Peux-tu te présenter ? 

Je m’appelle Benoît Menini, j’ai 46 ans, je suis marié, j’ai deux enfants et un bouledogue.

J’ai passé 25 ans dans le conseil, dans le secteur du retail, et j’ai toujours été entrepreneur. Au cours de ces différentes expériences, j’ai tiré un certain nombre de constats. Argos-Metrics, est donc le fruit de tous ces constats.

Raconte nous la naissance d’Argos Metrics 

Comme je l’expliquais, cela fait 25 ans que j’interviens dans le conseil en retail, dans divers métiers.

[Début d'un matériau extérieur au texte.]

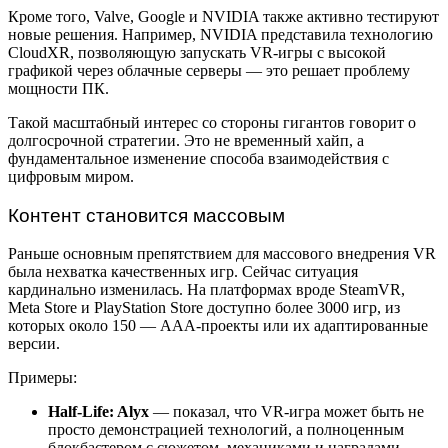
Кроме того, Valve, Google и NVIDIA также активно тестируют
новые решения. Например, NVIDIA представила технологию
CloudXR, позволяющую запускать VR-игры с высокой
графикой через облачные серверы — это решает проблему
мощности ПК.
Такой масштабный интерес со стороны гигантов говорит о
долгосрочной стратегии. Это не временный хайп, а
фундаментальное изменение способа взаимодействия с
цифровым миром.
Контент становится массовым
Раньше основным препятствием для массового внедрения VR
была нехватка качественных игр. Сейчас ситуация
кардинально изменилась. На платформах вроде SteamVR,
Meta Store и PlayStation Store доступно более 3000 игр, из
которых около 150 — AAA-проекты или их адаптированные
версии.
Примеры:
Half-Life: Alyx
— показал, что VR-игра может быть не
просто демонстрацией технологий, а полноценным
блокбастером с сюжетом, механиками и наградами.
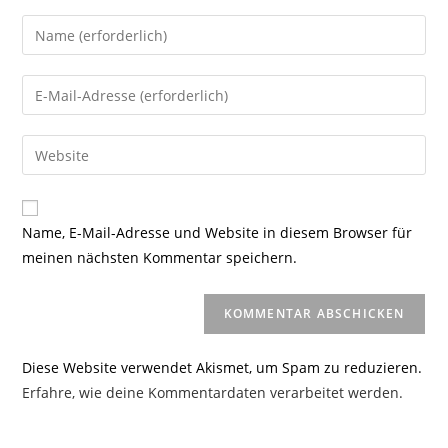
Gib
deinen
Namen
Gib
oder
deine
Benutzernamen
E-
Gib
zum
Mail-
deine
Kommentieren
Adresse
Website-
ein
zum
URL
Name, E-Mail-Adresse und Website in diesem Browser für
Kommentieren
ein
meinen nächsten Kommentar speichern.
ein
(optional)
Diese Website verwendet Akismet, um Spam zu reduzieren.
Erfahre, wie deine Kommentardaten verarbeitet werden.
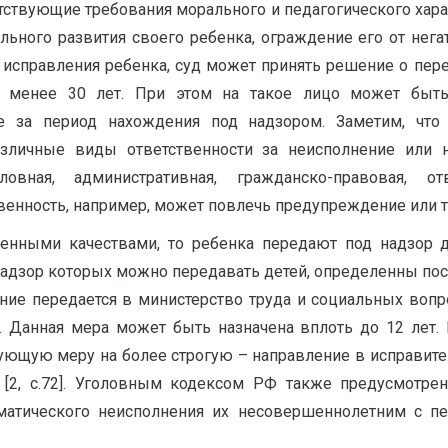
тствующие требования морального и педагогического харак
ьного развития своего ребенка, ограждение его от нега
я исправления ребенка, суд может принять решение о пер
не менее 30 лет. При этом на такое лицо может быт
е за период нахождения под надзором. Заметим, что 
зличные виды ответственности за неисполнение или 
овная, административная, гражданско-правовая, от
твенность, например, может повлечь предупреждение или 
енными качествами, то ребенка передают под надзор 
надзор которых можно передавать детей, определенны пос
ние передается в министерство труда и социальных вопр
. Данная мера может быть назначена вплоть до 12 лет.
ющую меру на более строгую – направление в исправител
 [2, с.72]. Уголовным кодексом РФ также предусмотр
ематического неисполнения их несовершеннолетним с п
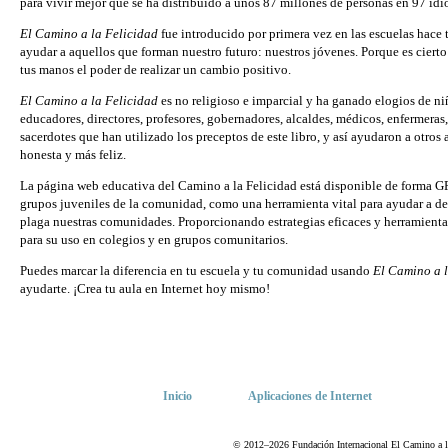
para vivir mejor que se ha distribuido a unos 87 millones de personas en 97 idi
El Camino a la Felicidad
fue introducido por primera vez en las escuelas hace t
ayudar a aquellos que forman nuestro futuro: nuestros jóvenes. Porque es ciert
tus manos el poder de realizar un cambio positivo.
El Camino a la Felicidad
es no religioso e imparcial y ha ganado elogios de ni
educadores, directores, profesores, gobernadores, alcaldes, médicos, enfermeras
sacerdotes que han utilizado los preceptos de este libro, y así ayudaron a otros 
honesta y más feliz.
La página web educativa del Camino a la Felicidad está disponible de forma 
grupos juveniles de la comunidad, como una herramienta vital para ayudar a de
plaga nuestras comunidades. Proporcionando estrategias eficaces y herramienta
para su uso en colegios y en grupos comunitarios.
Puedes marcar la diferencia en tu escuela y tu comunidad usando
El Camino a l
ayudarte. ¡Crea tu aula en Internet hoy mismo!
Inicio
Aplicaciones de Internet
© 2012–2026 Fundación Internacional El Camino a la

Au fur et à mesure de mes expériences, j’ai constaté que tout le monde commençait à investir dans le e-commerce. On me disait que le e-commerce était révolutionnaire, car il n’y avait pas d’inconnu contrairement au retail.

En m’y intéressant, j’ai fait un constat : On se concentrait uniquement sur le comportement client. Ce n’était que du déclaratif. Mais la problématique, c’est que ça n’est pas une donnée fiable.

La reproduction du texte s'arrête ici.